### DESCRIPTION OF THE TASK
Filter this data down to the lines that hold "will", and copy them.
── AVAILABLE DATA
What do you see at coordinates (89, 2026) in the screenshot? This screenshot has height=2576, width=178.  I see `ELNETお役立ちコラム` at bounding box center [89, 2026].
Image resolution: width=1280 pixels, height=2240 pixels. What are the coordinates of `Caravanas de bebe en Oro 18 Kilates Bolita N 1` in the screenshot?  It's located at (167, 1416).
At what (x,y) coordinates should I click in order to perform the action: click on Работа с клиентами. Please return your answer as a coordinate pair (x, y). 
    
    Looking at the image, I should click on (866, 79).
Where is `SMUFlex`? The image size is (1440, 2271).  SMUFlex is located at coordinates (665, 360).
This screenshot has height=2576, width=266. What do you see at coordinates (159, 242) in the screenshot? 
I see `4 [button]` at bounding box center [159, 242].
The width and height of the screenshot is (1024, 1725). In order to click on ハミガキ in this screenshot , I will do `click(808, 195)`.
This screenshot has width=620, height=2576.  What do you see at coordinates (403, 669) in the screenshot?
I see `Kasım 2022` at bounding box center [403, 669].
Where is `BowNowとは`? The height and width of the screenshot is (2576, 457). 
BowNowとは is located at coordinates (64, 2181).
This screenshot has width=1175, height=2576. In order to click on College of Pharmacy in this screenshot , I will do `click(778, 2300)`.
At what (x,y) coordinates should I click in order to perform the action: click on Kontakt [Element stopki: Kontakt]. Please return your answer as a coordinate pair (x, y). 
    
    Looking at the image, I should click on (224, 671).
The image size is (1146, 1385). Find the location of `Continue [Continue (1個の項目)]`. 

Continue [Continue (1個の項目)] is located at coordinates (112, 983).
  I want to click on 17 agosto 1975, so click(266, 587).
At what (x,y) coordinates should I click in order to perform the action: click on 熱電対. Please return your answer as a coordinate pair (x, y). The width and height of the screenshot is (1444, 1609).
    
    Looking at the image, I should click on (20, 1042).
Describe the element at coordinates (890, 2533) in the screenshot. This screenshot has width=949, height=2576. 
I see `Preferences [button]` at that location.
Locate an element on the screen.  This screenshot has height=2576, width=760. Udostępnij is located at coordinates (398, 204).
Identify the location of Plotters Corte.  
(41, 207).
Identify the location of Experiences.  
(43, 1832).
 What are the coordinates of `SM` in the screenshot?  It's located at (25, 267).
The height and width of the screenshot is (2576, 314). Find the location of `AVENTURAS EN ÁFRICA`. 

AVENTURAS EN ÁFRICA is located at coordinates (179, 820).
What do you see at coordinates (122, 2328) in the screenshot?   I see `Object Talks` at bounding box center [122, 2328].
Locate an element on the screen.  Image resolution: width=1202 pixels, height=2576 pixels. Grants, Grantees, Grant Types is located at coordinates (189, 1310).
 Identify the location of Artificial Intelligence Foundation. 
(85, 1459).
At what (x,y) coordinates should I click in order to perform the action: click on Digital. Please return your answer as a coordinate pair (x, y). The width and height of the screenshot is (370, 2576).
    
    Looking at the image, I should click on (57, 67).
────
### TASK SOLUTION
The width and height of the screenshot is (1024, 1725). In order to click on ハミガキ in this screenshot , I will do `click(808, 195)`.
This screenshot has width=1175, height=2576. In order to click on College of Pharmacy in this screenshot , I will do `click(778, 2300)`.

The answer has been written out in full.